Acts 14: 19-28
But Jews came there from Antioch and Iconium and won over the crowds. Then they stoned Paul and dragged him out of the city, supposing that he was dead. But when the disciples surrounded him, he got up and went into the city. The next day he went on with Barnabas to Derbe.
After they had proclaimed the good news to that city and had made many disciples, they returned to Lystra, then on to Iconium and Antioch. There they strengthened the souls of the disciples and encouraged them to continue in the faith, saying, “It is through many persecutions that we must enter the kingdom of God.” And after they had appointed elders for them in each church, with prayer and fasting they entrusted them to the Lord in whom they had come to believe.
Then they passed through Pisidia and came to Pamphylia. When they had spoken the word in Perga, they went down to Attalia. From there they sailed back to Antioch, where they had been commended to the grace of God for the work that they had completed. When they arrived, they called the church together and related all that God had done with them, and how he had opened a door of faith for the Gentiles. And they stayed there with the disciples for some time.
Psalm 145: 10-13ab, 21
All your works shall give thanks to you, O Lord,
and all your faithful shall bless you.
They shall speak of the glory of your kingdom,
and tell of your power,
to make known to all people your mighty deeds,
and the glorious splendor of your kingdom.

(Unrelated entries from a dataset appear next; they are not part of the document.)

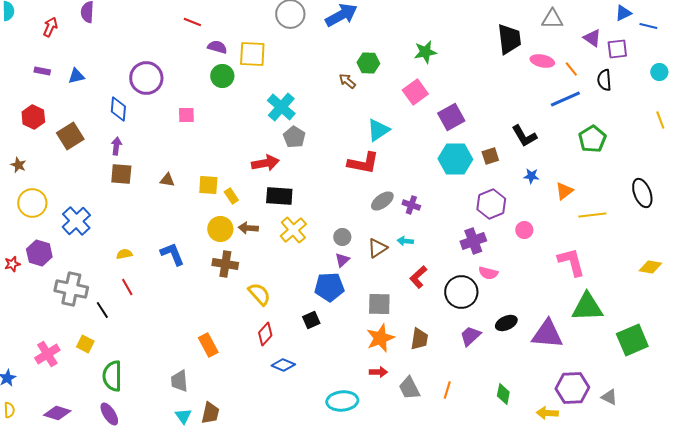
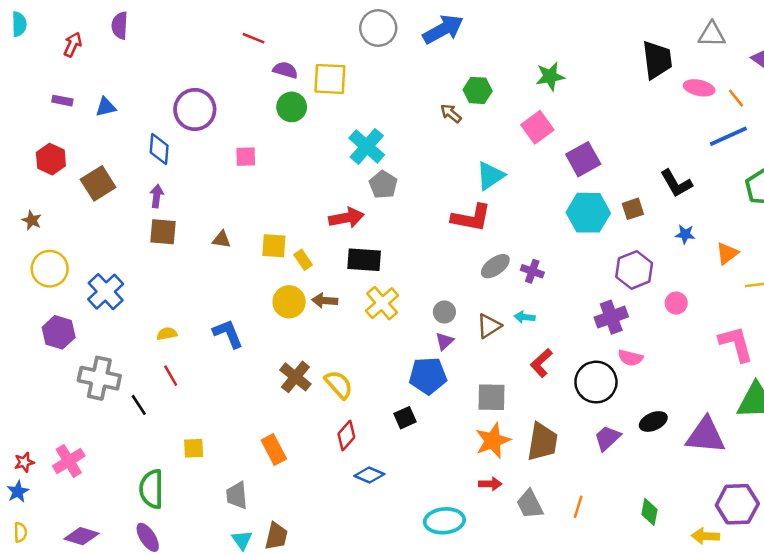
red star: (12, 264) -> (24, 462), moved
brown cross: (225, 264) -> (295, 377), moved, turned 30
brown trapezoid: (419, 339) -> (542, 442), size x1.4
yellow square: (85, 344) -> (194, 448), moved, turned -30

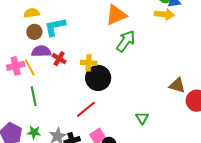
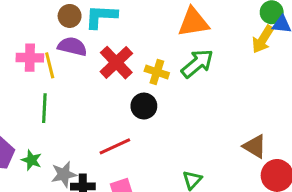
yellow arrow: (164, 14) -> (263, 39), turned 102
red cross: (59, 59) -> (116, 63), moved, size x1.6
yellow cross: (89, 63) -> (157, 72), moved
black circle: (98, 78) -> (144, 106), size x0.7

Your kingdom is an everlasting kingdom,
and your dominion endures throughout all generations.
My mouth will speak the praise of the Lord,
and all flesh will bless his holy name forever and ever.
John 14: 27-31a
Peace I leave with you; my peace I give to you. I do not give to you as the world gives. Do not let your hearts be troubled, and do not let them be afraid. You heard me say to you, ‘I am going away, and I am coming to you.’ If you loved me, you would rejoice that I am going to the Father, because the Father is greater than I. And now I have told you this before it occurs, so that when it does occur, you may believe. I will no longer talk much with you, for the ruler of this world is coming. He has no power over me; but I do as the Father has commanded me, so that the world may know that I love the Father.

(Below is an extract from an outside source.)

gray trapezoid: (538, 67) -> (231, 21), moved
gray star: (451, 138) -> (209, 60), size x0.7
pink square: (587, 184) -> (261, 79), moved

St. Augustine once said to the Lord, “You have made us for yourself, and our hearts are restless until they rest in you.” Since the fall of man in the Garden of Eden, humankind has suffered as a result of our separation from God. We hurt ourselves and each other with our sins, we encounter the fallout of a broken world, and at the core of every human desire is a longing to be united to God, a longing that cannot be fulfilled in this life.

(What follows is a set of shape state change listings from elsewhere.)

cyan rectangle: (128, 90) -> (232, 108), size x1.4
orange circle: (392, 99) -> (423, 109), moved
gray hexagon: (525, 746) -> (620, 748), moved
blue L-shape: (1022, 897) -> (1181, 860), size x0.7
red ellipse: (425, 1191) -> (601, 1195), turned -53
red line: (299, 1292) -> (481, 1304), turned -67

In the Gospel today, Jesus speaks about his Passion and death, which He was about to undergo. He explains that His sacrifice was necessary, both to redeem mankind from sin and to show the world His love for the Father manifested in perfect obedience, which Adam and Eve broke in the Garden. He made it possible for us to be united with God again, the way we were created to be. But perhaps the most moving part of His dialogue today is when He tells the apostles about the gift of peace He was leaving them. He knew that His friends would also suffer feeling that separation from Him, and that they had a long journey ahead before they could be reunited with Him fully in Heaven. But He assures them today that, even though He would no longer be present with them physically, it would be possible to maintain that connection to Him by embracing His peace.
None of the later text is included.